A retrospective study was conducted to compare the clinical outcomes of three different types of hardware that are used in mandibular angle fracture fixation. Thirty patients were selected from the hospital database. The patients were categorized into the following groups: group A, in which a single 2.0-mm locking miniplate was used; group B, in which a single rigid 2.3-mm plate was used; and group C, in which a single lag screw was inserted. All patients were followed for 6 months. With regard to intraoperative variables, significant differences were found among the groups in the duration of surgery and cost. Group C had the shortest surgical time, followed by group A and then group B. Two patients, one in group A and one in group B, suffered an occlusal discrepancy after surgery. Of the group A patients, two exhibited wound dehiscence and one had an infection. One patient in group B had an exposed plate. Sensory nerve involvement was noted in three group C patients and one group B patient. The lag screw was associated with the fewest complications and exhibited all of the advantages of plating systems in the treatment of angle fracture. The lag screw involved the least hardware and a short operating time, however the differences were not significant.
Mandibular fractures are frequent injuries that are treated in maxillofacial departments and are caused primarily by assault and traffic accidents. Mandibular angle fractures require particular attention because they make up 23–42% of all mandibular fractures and have the highest postsurgical complication rate, which ranges from 0% to 32%; these are the most difficult mandibular fractures to treat.
The ideal method for the treatment of mandibular fractures should have the objectives of a perfect anatomical reduction, functional stable fixation and painless mobilization of the injured segments, minimization of complications, and the achievement of immediate function. The treatment of mandibular angle fractures requires an adequate understanding of the surgical anatomy, biomechanical forces at the angle, the state of occlusion, and the presence of a third molar in the fracture line. Additionally, the angle has limited intraoral access, which makes its treatment difficult. All of these factors may cause problems in the attainment of stable fixation of the fractured segments.
Despite progress in treatment methods and fixation systems for maxillofacial trauma, the optimal method for the treatment of mandibular angle fractures remains controversial. Variable sizes, shapes, designs, numbers, and biomechanics of plates and screws with different combinations have been used for the treatment of mandibular angle fractures, but even with the most popular methods, satisfactory results may not be achieved because the pterygomasseteric sling and masticatory forces can displace the fractured segments.

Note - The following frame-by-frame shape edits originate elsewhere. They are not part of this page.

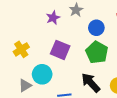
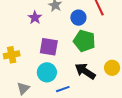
yellow cross: (21, 49) -> (12, 55), turned 35
cyan circle: (42, 74) -> (47, 72), moved

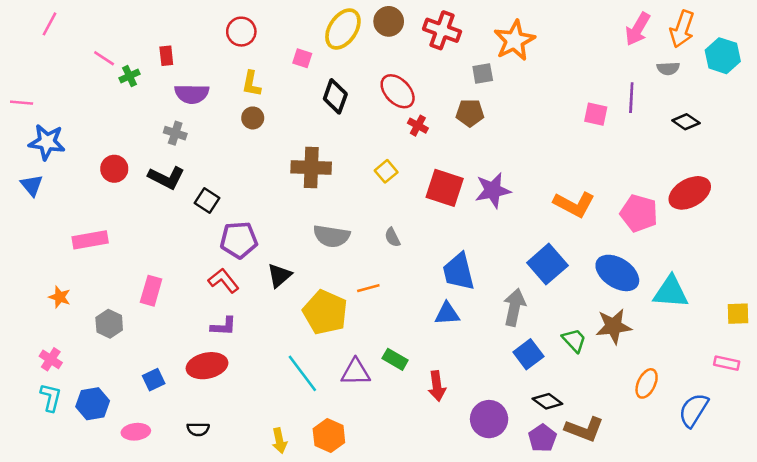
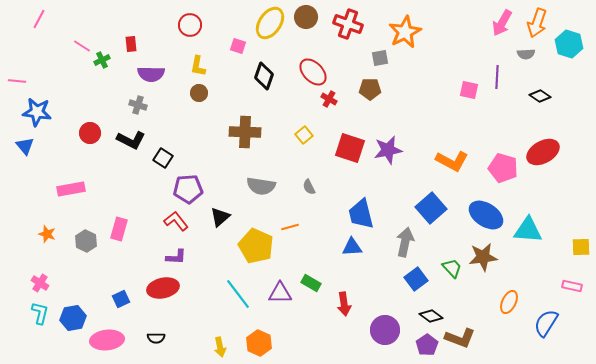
gray hexagon: (109, 324) -> (86, 241), moved
pink ellipse: (136, 432) -> (107, 340), size x1.5

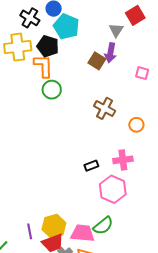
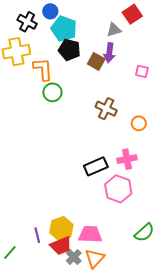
gray triangle: (116, 30) -> (114, 30), turned 42
black pentagon: (48, 46) -> (69, 50), moved
black rectangle: (91, 166) -> (96, 166), size x1.6
green semicircle: (103, 226) -> (144, 233), moved

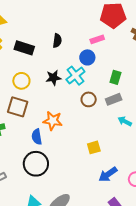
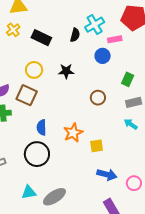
cyan cross: (75, 76) -> (95, 25), moved
gray rectangle: (114, 99) -> (134, 102), moved
orange star: (53, 121) -> (73, 133), moved, turned 30
blue arrow: (108, 174) -> (107, 174), turned -138

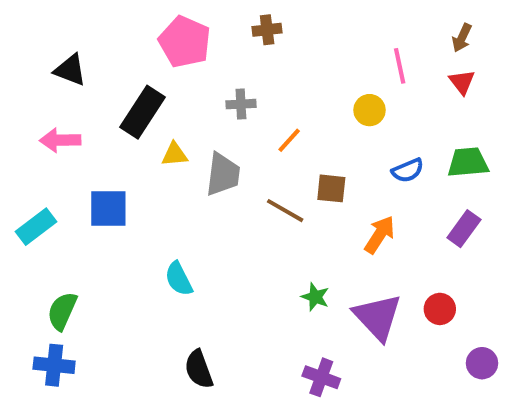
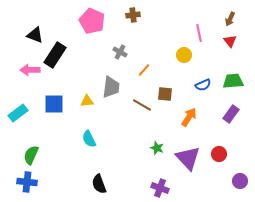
gray cross: (241, 104) -> (120, 52), turned 32
black rectangle: (142, 112) -> (55, 55), moved
yellow triangle: (175, 154) -> (87, 101), moved

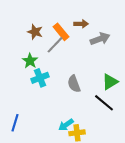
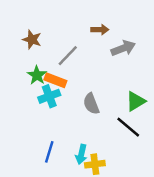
brown star: (35, 32) -> (32, 40), moved
orange rectangle: (61, 32) -> (55, 80), moved, turned -30
blue line: (15, 123) -> (49, 152), moved
cyan arrow: (66, 125) -> (81, 154), turned -42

Rigid plates (2.7-mm and 2.4-mm) were introduced for placement at the inferior border of the mandible for the treatment of mandibular fractures. Such plates provide sufficient rigidity to the fragments, adequate neutralization of functional forces even in the absence of compression, and prevent interfragmentary mobility and distraction in the tension zone and thus decrease the incidence of complications. A study by Assael et al. compared different types of plates and screws and reported that 2.7-mm diameter screws with 2.0-mm thick plates carried greater functional loads than 2.4-mm diameter screws with 1.6-mm thick plates. Additionally, the use of three screws on each side of the angular fracture and a single rigid plate has been claimed to provide adequate neutralization of functional forces and to prevent segment displacement in another study.
The locking plate/screw system offers many advantages over other plating systems, including the ease of plate adaptation, minimal alterations in osseous and occlusal relationships during screw tightening, less screw loosening, and enhanced stability without transmitting excessive pressure to the underlying bone, which decreases the impairment of the blood supply. It has been reported that intentional maladaptation of the plates affects the non-locking systems but does not affect the locking plates.
Lag screw fixation is the best means of providing axial compression and load sharing across the fracture site, because all of the fixation forces are directed across the long axis of the screw with no metal-to-metal friction, providing better stability than any other method of fracture fixation because its effectiveness relies on securing the tension zone during function. A unique advantage of the lag screw over single plate fixation is that it can be inserted more rapidly.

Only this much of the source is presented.